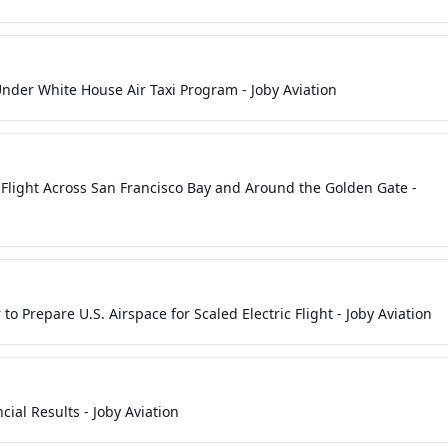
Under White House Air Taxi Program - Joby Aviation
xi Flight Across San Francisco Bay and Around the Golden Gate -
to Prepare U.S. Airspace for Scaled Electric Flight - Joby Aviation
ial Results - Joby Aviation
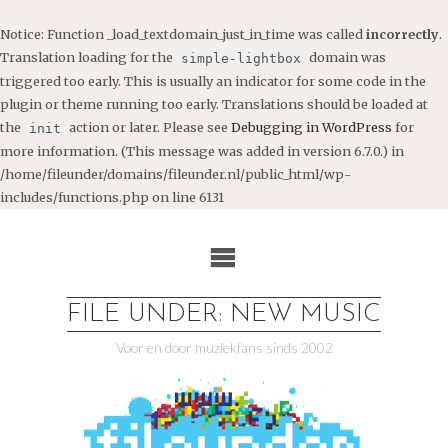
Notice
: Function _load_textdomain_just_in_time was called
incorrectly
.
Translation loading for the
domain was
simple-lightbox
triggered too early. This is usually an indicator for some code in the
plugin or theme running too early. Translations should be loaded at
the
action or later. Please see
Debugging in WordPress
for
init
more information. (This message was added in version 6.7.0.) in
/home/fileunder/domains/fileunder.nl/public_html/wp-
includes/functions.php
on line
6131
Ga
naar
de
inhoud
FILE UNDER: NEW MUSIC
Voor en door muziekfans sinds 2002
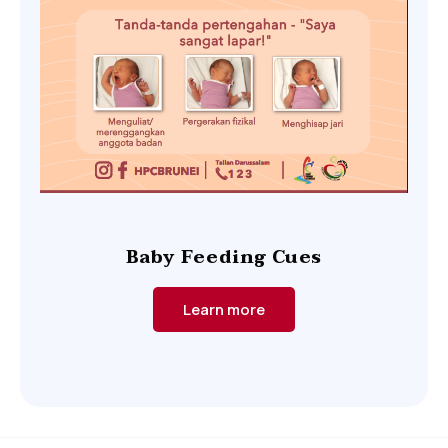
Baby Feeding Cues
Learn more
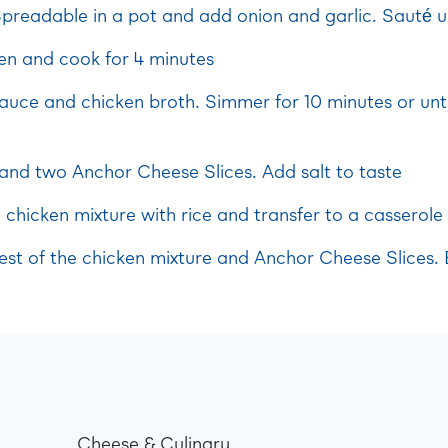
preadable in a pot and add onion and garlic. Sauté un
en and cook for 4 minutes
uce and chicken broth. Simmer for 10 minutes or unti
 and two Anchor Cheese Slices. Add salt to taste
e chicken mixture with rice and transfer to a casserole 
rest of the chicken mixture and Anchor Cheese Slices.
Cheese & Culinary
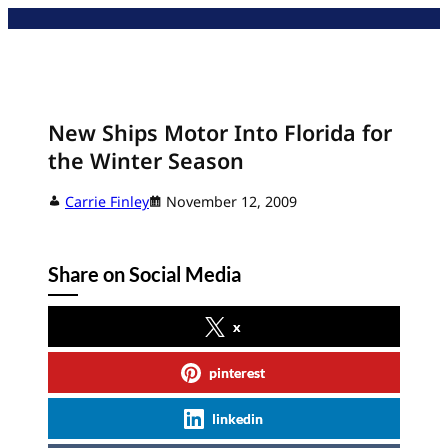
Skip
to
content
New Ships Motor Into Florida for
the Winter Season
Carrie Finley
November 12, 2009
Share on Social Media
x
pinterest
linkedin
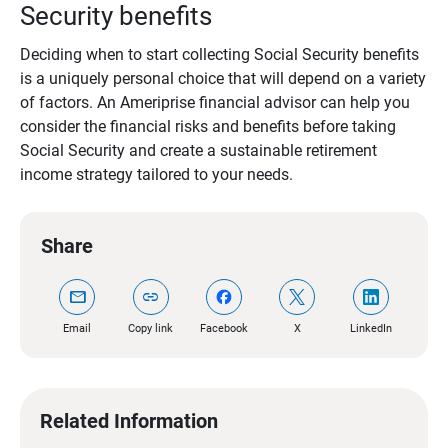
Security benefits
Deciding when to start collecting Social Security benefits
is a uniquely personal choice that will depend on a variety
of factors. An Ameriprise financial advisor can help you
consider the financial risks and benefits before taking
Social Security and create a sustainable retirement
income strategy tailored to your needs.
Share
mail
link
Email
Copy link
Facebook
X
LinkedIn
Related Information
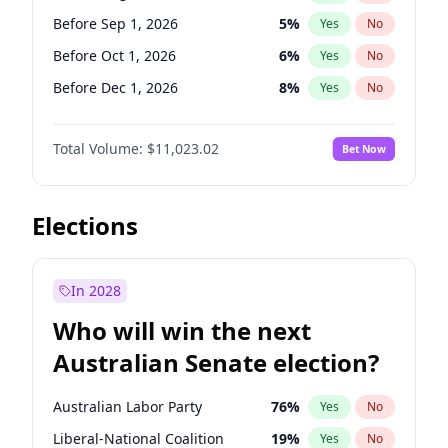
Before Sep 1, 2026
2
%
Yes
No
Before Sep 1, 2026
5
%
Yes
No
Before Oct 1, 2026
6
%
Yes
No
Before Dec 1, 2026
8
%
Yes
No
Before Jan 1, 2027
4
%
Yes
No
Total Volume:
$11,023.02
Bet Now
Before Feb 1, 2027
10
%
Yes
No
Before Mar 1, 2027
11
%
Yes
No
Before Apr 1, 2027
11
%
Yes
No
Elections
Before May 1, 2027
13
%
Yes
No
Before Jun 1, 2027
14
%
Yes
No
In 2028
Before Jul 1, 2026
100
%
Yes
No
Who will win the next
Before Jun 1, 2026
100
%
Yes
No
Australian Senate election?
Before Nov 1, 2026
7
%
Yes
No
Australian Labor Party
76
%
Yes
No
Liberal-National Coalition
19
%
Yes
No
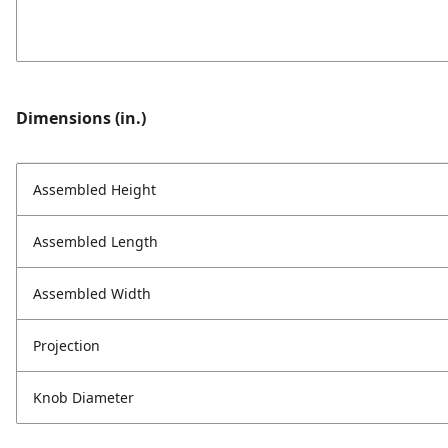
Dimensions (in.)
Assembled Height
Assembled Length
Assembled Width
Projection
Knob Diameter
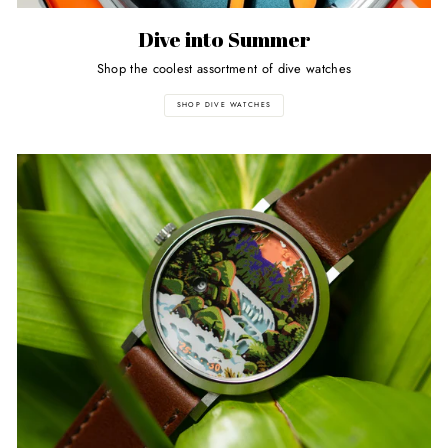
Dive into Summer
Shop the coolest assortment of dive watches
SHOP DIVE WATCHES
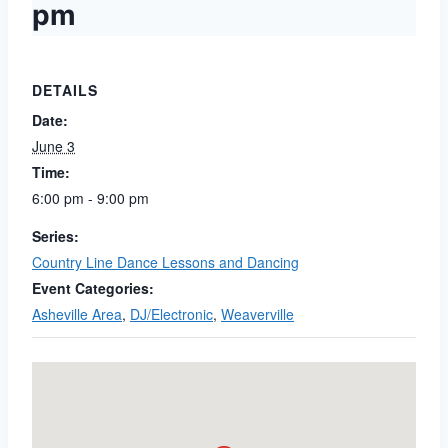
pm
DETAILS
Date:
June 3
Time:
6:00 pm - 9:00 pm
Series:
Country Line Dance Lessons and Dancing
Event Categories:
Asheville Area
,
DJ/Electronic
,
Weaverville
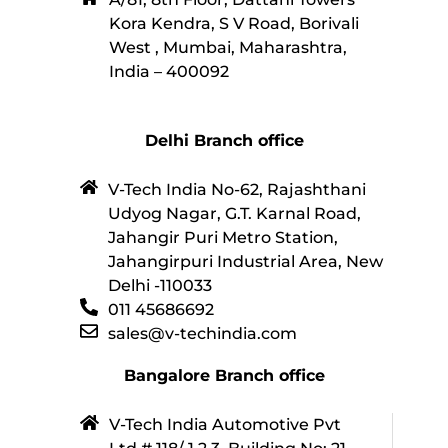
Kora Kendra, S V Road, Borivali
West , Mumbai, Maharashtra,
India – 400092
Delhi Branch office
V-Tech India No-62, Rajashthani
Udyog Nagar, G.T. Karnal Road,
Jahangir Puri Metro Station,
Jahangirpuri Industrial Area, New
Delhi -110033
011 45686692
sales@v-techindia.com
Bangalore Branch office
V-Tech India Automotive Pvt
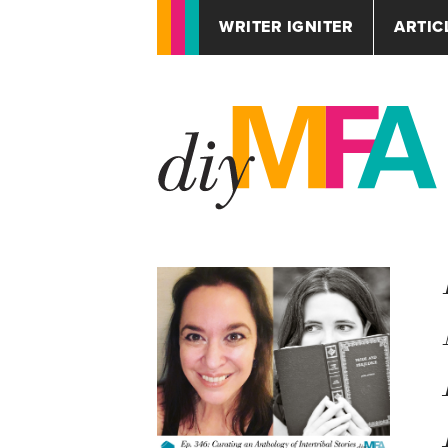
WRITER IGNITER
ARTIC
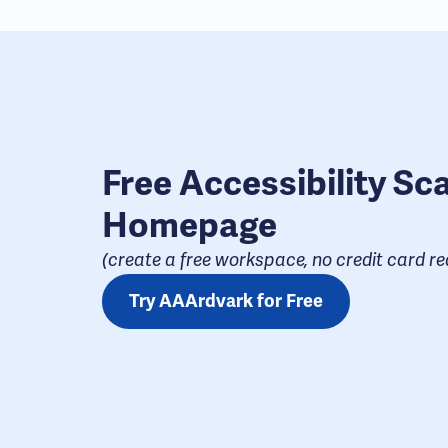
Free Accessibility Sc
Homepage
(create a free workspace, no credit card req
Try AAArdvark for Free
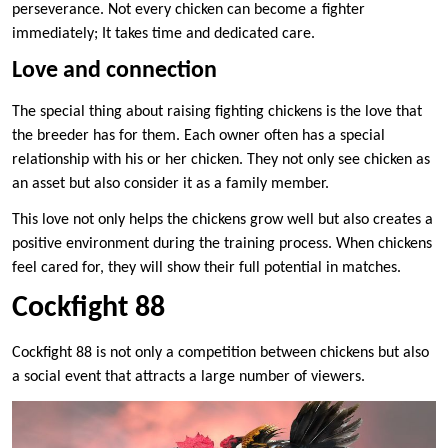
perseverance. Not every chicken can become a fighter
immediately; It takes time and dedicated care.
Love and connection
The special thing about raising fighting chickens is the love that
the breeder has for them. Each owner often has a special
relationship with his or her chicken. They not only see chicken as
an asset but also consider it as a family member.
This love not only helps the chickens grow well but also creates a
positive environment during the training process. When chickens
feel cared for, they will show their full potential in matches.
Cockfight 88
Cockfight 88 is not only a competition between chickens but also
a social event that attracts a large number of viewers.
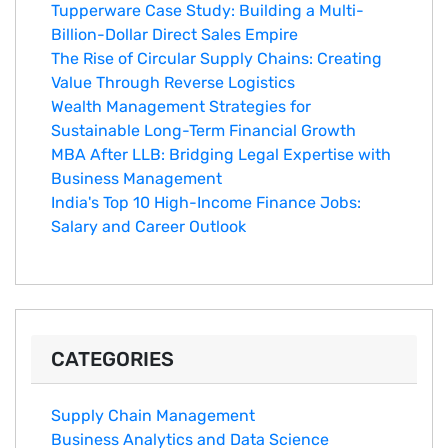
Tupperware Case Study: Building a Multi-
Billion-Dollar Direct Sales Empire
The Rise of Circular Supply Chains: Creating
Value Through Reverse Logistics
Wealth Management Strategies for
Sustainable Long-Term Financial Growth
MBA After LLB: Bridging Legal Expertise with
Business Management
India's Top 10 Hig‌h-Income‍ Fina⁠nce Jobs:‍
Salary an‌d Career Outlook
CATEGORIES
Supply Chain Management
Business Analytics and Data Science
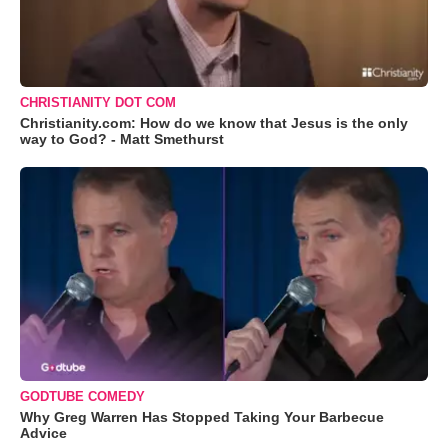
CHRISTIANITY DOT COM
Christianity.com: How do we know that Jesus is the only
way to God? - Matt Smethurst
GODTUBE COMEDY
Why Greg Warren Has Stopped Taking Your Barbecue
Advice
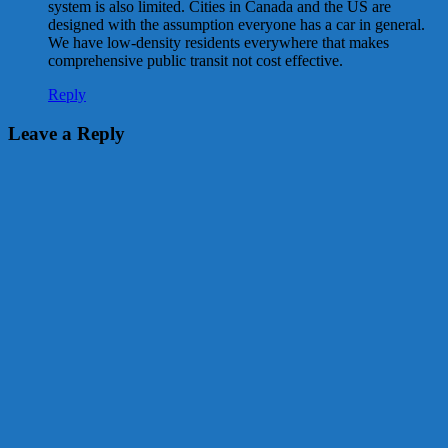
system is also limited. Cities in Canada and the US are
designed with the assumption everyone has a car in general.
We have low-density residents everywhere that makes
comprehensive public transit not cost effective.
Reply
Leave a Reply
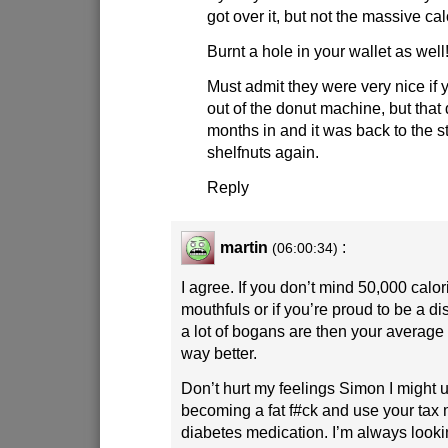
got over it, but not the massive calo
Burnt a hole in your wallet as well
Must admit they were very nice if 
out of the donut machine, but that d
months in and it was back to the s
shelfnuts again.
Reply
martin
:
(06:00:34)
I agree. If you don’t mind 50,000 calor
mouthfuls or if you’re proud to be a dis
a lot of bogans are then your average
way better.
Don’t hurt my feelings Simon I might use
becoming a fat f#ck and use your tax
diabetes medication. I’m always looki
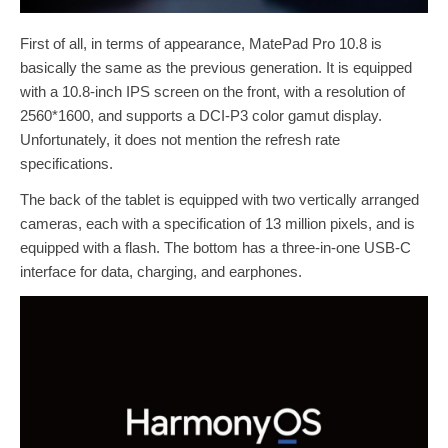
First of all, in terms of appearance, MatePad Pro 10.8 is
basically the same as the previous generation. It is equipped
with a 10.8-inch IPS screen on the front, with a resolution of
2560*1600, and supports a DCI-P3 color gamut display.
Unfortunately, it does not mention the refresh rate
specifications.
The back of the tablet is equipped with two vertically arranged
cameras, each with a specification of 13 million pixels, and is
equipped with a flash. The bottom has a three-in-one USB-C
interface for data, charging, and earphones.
--
**Instructions for the task**
Please copy out each line of the data in which the word "Aviation" occurs.

**Exercise output**
Under White House Air Taxi Program - Joby Aviation
to Prepare U.S. Airspace for Scaled Electric Flight - Joby Aviation
ial Results - Joby Aviation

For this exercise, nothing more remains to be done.